**Record set**
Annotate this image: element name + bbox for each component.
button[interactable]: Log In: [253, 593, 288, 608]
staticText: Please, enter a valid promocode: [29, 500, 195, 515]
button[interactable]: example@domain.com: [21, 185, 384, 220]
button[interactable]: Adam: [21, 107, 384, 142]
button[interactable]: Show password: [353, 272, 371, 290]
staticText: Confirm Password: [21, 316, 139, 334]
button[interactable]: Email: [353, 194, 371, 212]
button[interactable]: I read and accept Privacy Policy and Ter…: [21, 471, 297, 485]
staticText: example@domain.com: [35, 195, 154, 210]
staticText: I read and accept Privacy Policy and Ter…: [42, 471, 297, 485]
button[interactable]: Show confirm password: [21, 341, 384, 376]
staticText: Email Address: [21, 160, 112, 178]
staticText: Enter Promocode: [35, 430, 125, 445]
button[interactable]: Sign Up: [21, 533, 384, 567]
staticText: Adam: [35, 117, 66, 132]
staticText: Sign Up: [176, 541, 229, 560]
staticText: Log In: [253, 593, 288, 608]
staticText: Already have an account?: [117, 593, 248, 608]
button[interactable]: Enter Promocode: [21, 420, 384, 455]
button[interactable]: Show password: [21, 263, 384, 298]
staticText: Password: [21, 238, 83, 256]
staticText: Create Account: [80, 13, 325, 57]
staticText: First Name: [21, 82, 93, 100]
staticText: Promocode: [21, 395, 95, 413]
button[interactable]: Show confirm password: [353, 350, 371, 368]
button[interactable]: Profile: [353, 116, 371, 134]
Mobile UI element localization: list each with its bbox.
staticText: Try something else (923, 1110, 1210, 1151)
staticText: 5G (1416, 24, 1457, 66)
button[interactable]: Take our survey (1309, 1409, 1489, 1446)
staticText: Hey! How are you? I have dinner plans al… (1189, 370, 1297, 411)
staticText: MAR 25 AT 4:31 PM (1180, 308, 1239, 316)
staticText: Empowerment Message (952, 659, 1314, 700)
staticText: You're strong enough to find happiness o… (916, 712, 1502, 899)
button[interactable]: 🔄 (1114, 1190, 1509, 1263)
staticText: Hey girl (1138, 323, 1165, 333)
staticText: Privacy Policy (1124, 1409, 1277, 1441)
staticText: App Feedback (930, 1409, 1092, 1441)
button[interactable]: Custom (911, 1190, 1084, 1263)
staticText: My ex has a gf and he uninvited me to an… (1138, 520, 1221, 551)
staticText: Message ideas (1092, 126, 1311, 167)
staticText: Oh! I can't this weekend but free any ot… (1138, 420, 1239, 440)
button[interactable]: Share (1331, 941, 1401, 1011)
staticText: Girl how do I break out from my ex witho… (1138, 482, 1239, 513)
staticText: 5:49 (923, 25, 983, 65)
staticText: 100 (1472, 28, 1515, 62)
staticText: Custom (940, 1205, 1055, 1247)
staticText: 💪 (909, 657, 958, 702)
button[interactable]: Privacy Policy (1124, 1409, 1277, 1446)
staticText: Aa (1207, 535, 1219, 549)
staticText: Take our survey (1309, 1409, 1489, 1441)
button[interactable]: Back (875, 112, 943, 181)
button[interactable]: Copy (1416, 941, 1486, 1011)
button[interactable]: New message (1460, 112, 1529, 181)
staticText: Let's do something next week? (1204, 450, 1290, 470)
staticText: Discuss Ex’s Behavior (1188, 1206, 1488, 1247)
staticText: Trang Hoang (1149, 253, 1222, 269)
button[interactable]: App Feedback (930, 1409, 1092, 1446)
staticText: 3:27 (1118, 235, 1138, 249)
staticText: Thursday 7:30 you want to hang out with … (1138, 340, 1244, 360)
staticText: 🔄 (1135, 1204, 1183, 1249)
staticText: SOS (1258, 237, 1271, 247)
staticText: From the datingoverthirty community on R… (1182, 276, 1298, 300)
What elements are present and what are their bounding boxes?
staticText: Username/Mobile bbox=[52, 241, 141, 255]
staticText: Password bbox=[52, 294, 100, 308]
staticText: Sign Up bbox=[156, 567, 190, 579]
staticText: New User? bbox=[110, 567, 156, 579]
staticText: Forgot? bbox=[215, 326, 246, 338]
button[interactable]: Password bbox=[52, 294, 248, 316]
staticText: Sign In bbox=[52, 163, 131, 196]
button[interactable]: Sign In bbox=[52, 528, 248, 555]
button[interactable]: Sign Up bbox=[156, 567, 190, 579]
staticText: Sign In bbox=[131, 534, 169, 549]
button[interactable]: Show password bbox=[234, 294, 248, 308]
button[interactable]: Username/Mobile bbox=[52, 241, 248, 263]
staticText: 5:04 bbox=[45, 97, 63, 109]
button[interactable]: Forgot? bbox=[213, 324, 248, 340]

**Directions**
What is needed is a word-for-word restatement of all the data.

**Response area**
Annotate this image: element name + bbox for each component.
button[interactable]: Log In: [253, 593, 288, 608]
staticText: Please, enter a valid promocode: [29, 500, 195, 515]
button[interactable]: example@domain.com: [21, 185, 384, 220]
button[interactable]: Adam: [21, 107, 384, 142]
button[interactable]: Show password: [353, 272, 371, 290]
staticText: Confirm Password: [21, 316, 139, 334]
button[interactable]: Email: [353, 194, 371, 212]
button[interactable]: I read and accept Privacy Policy and Ter…: [21, 471, 297, 485]
staticText: example@domain.com: [35, 195, 154, 210]
staticText: I read and accept Privacy Policy and Ter…: [42, 471, 297, 485]
button[interactable]: Show confirm password: [21, 341, 384, 376]
staticText: Email Address: [21, 160, 112, 178]
staticText: Enter Promocode: [35, 430, 125, 445]
button[interactable]: Sign Up: [21, 533, 384, 567]
staticText: Adam: [35, 117, 66, 132]
staticText: Sign Up: [176, 541, 229, 560]
staticText: Log In: [253, 593, 288, 608]
staticText: Already have an account?: [117, 593, 248, 608]
button[interactable]: Enter Promocode: [21, 420, 384, 455]
button[interactable]: Show password: [21, 263, 384, 298]
staticText: Password: [21, 238, 83, 256]
staticText: Create Account: [80, 13, 325, 57]
staticText: First Name: [21, 82, 93, 100]
staticText: Promocode: [21, 395, 95, 413]
button[interactable]: Show confirm password: [353, 350, 371, 368]
button[interactable]: Profile: [353, 116, 371, 134]
Mobile UI element localization: list each with its bbox.
staticText: Try something else (923, 1110, 1210, 1151)
staticText: 5G (1416, 24, 1457, 66)
button[interactable]: Take our survey (1309, 1409, 1489, 1446)
staticText: Hey! How are you? I have dinner plans al… (1189, 370, 1297, 411)
staticText: MAR 25 AT 4:31 PM (1180, 308, 1239, 316)
staticText: Empowerment Message (952, 659, 1314, 700)
staticText: You're strong enough to find happiness o… (916, 712, 1502, 899)
button[interactable]: 🔄 (1114, 1190, 1509, 1263)
staticText: Hey girl (1138, 323, 1165, 333)
staticText: Privacy Policy (1124, 1409, 1277, 1441)
staticText: App Feedback (930, 1409, 1092, 1441)
button[interactable]: Custom (911, 1190, 1084, 1263)
staticText: My ex has a gf and he uninvited me to an… (1138, 520, 1221, 551)
staticText: Message ideas (1092, 126, 1311, 167)
staticText: Oh! I can't this weekend but free any ot… (1138, 420, 1239, 440)
button[interactable]: Share (1331, 941, 1401, 1011)
staticText: Girl how do I break out from my ex witho… (1138, 482, 1239, 513)
staticText: 5:49 (923, 25, 983, 65)
staticText: 100 (1472, 28, 1515, 62)
staticText: Custom (940, 1205, 1055, 1247)
staticText: 💪 (909, 657, 958, 702)
button[interactable]: Privacy Policy (1124, 1409, 1277, 1446)
staticText: Aa (1207, 535, 1219, 549)
staticText: Take our survey (1309, 1409, 1489, 1441)
button[interactable]: Back (875, 112, 943, 181)
button[interactable]: Copy (1416, 941, 1486, 1011)
button[interactable]: New message (1460, 112, 1529, 181)
staticText: Let's do something next week? (1204, 450, 1290, 470)
staticText: Discuss Ex’s Behavior (1188, 1206, 1488, 1247)
staticText: Trang Hoang (1149, 253, 1222, 269)
button[interactable]: App Feedback (930, 1409, 1092, 1446)
staticText: 3:27 (1118, 235, 1138, 249)
staticText: Thursday 7:30 you want to hang out with … (1138, 340, 1244, 360)
staticText: 🔄 (1135, 1204, 1183, 1249)
staticText: SOS (1258, 237, 1271, 247)
staticText: From the datingoverthirty community on R… (1182, 276, 1298, 300)
What elements are present and what are their bounding boxes?
staticText: Username/Mobile bbox=[52, 241, 141, 255]
staticText: Password bbox=[52, 294, 100, 308]
staticText: Sign Up bbox=[156, 567, 190, 579]
staticText: New User? bbox=[110, 567, 156, 579]
staticText: Forgot? bbox=[215, 326, 246, 338]
button[interactable]: Password bbox=[52, 294, 248, 316]
staticText: Sign In bbox=[52, 163, 131, 196]
button[interactable]: Sign In bbox=[52, 528, 248, 555]
button[interactable]: Sign Up bbox=[156, 567, 190, 579]
staticText: Sign In bbox=[131, 534, 169, 549]
button[interactable]: Show password bbox=[234, 294, 248, 308]
button[interactable]: Username/Mobile bbox=[52, 241, 248, 263]
staticText: 5:04 bbox=[45, 97, 63, 109]
button[interactable]: Forgot? bbox=[213, 324, 248, 340]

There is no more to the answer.